During shivah we got a card from the cleaning woman we had when I was a young child. The card was in half-Polish, half-English, and in it she confessed that she still walked around with a picture of my father in her wallet. She showed it off to friends, bragging, referring to my father as "my rabbi."
Another note came from the family of a former janitor from Dad's synagogue. It retold the story of how my father had gone to the janitor's funeral and how appreciative his family was for his coming and staying, despite being "the only white person in attendance."
Well, it's almost a month since my father has died and the phone has stopped ringing off the hook, the emails have only been trickling in (as opposed to flooding), and my grief is no longer shared en masse. It's a very lonely place to be. The emptiness is so hulking that it's more like an imposition than a privation, an unwanted guest who will never leave.

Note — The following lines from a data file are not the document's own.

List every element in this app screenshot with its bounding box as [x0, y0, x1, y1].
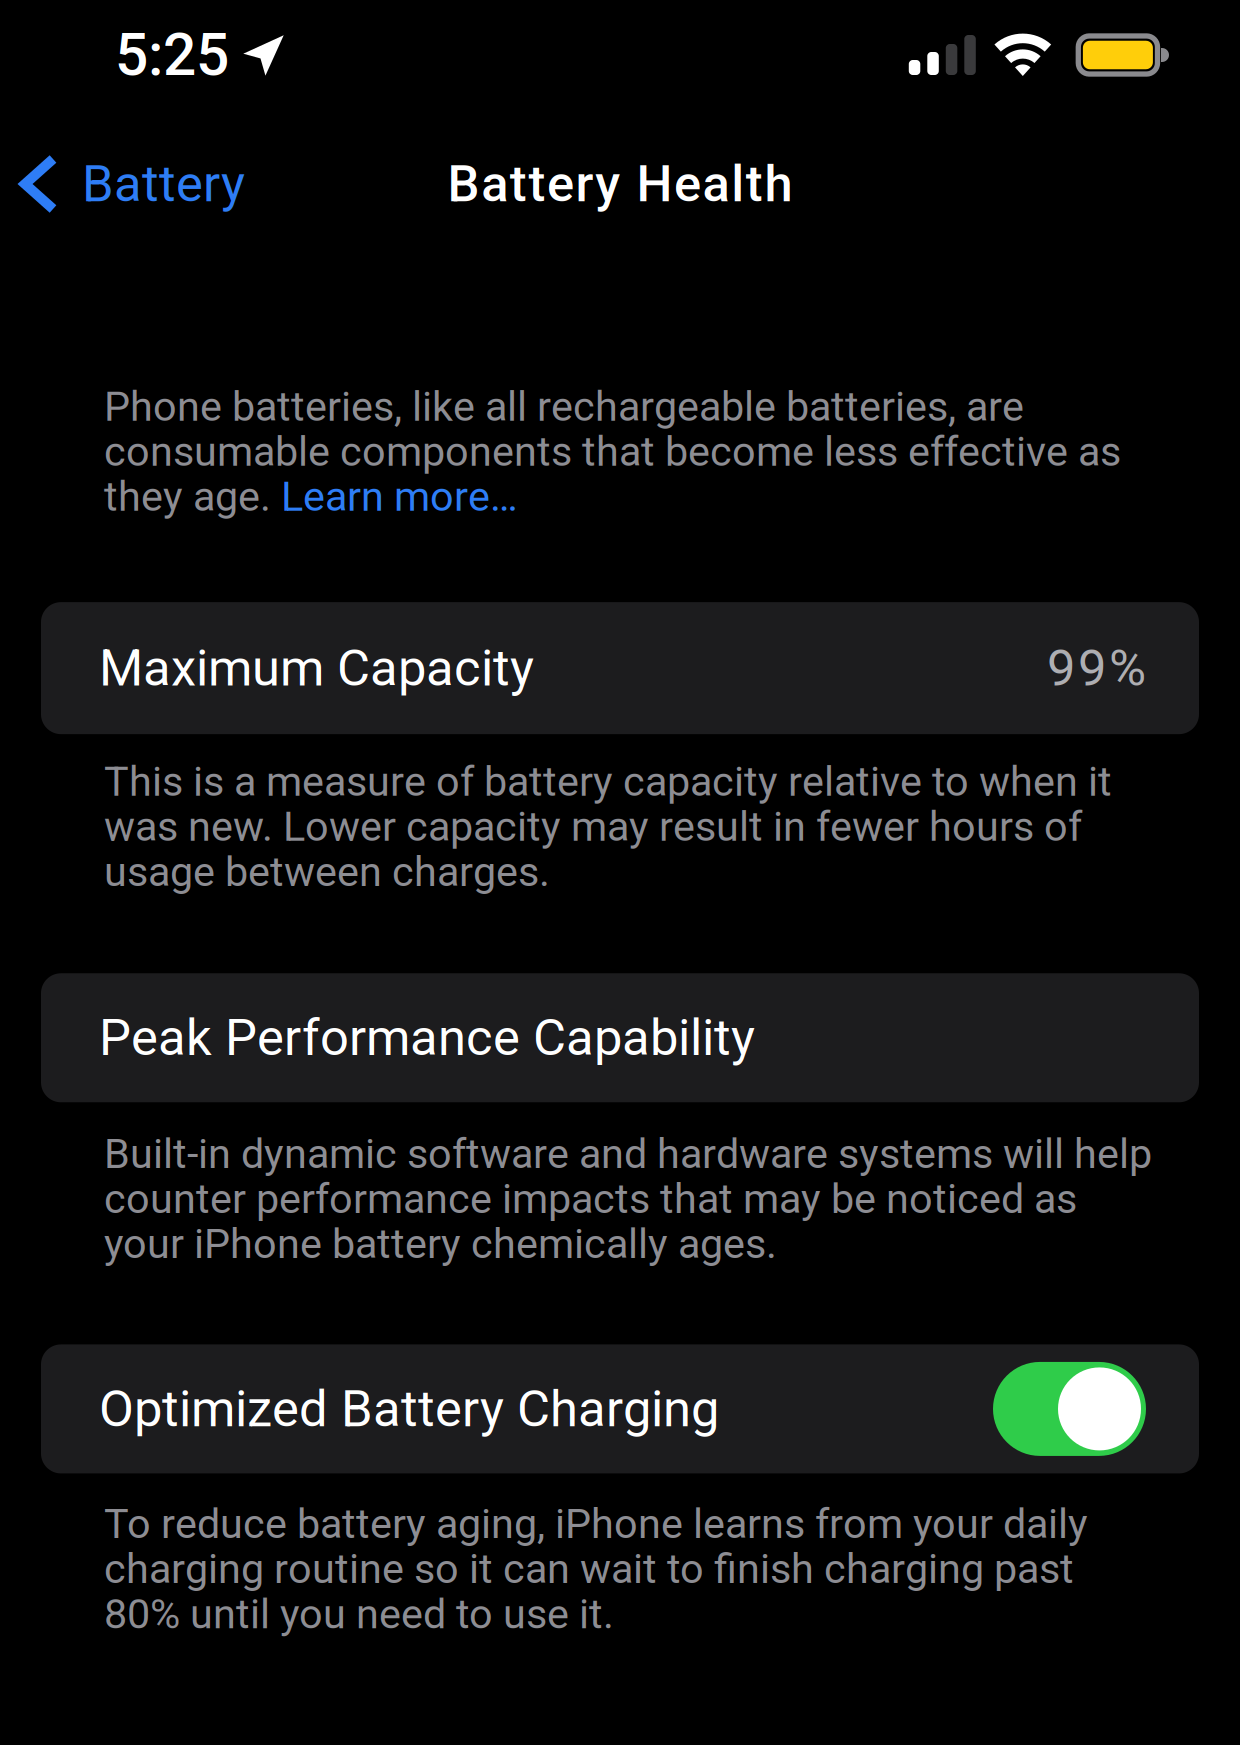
staticText: Phone batteries, like all rechargeable b…	[104, 384, 1121, 519]
staticText: Battery Health	[448, 156, 792, 212]
staticText: 5:25	[115, 23, 229, 87]
staticText: Built-in dynamic software and hardware s…	[104, 1131, 1152, 1266]
button[interactable]: Optimized Battery Charging	[41, 1344, 1199, 1473]
staticText: To reduce battery aging, iPhone learns f…	[104, 1501, 1088, 1636]
staticText: Battery	[82, 156, 245, 212]
staticText: This is a measure of battery capacity re…	[104, 759, 1112, 894]
staticText: Maximum Capacity	[99, 640, 534, 696]
staticText: Optimized Battery Charging	[99, 1381, 719, 1436]
staticText: 99%	[1047, 640, 1146, 696]
button[interactable]: Maximum Capacity	[41, 602, 1199, 734]
button[interactable]: Battery	[0, 134, 269, 234]
staticText: Peak Performance Capability	[99, 1010, 755, 1065]
button[interactable]: Peak Performance Capability	[41, 973, 1199, 1102]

People ask me how I am. I want to answer truthfully, that this second you are seeing me composed. In a few minutes, though, there?s a good chance you wouldn?t want to be around me. They ask me how my family is. I want to say, "incomplete." Every second feels like a million years without him. Every tick of the watch is another reminder of my mother's newfound loneliness. I am angry at the world for no longer crying with me.
But then again, this is not about me. It cannot be. This is about him. I guess that this is about the fifty-eight year-long-example he set for the world. The example we unfortunately ignored like it was a substitute teacher and we were the rambunctious children.
I remember that my father had woken up most mornings at 5:40 AM, gone outside to get the New York Times, sat down at the kitchen table and looked at the obituaries. Once, as he looked through the names of the deceased, I accused him of being morbid. "Is that really necessary?" I asked. "You know, some people read the comics first." He then solemnly turned to me and said that there was a great deal we could learn from those that were no longer with us. It?s almost ironic, he continued, how we could learn to live from the ones that have died.
I used to speak to my father every day. This was something that used to embarrass me. Now, I replay those conversations in my head over and over again, recycling them faster than the highlight clips on Sports Center.
During those conversations, my father never spoke about himself and the important things he did as the executive vice president of the Rabbinical Council of America. I don't remember him telling me to look in the New York Times for his quotes or bragging about the lunch meeting he had with Prime Minister Ariel Sharon or the dinner with the late Cardinal O'Connor.
My father was a significant public figure. So why have I waited until now to tell you this? Because this was how my father would have wanted it.
In fact, I wouldn't be surprised if he visited me in a dream, with his spirit blushing, asking me to stop exaggerating. I imagine him saying, please, Arye, I don't deserve all this. And I would say back to him, yes. Yes, you do. Not because you were an incredible father and a wonderful husband. Not because you were a trustworthy friend and a worthy confidant. But because you taught me that every soul is precious, that every person is unique, that everyone has hardships, everyone has challenges.
You taught me that many people find the time to ask, "how are you?"
But only the best people, those like you, take the time to listen for the answer.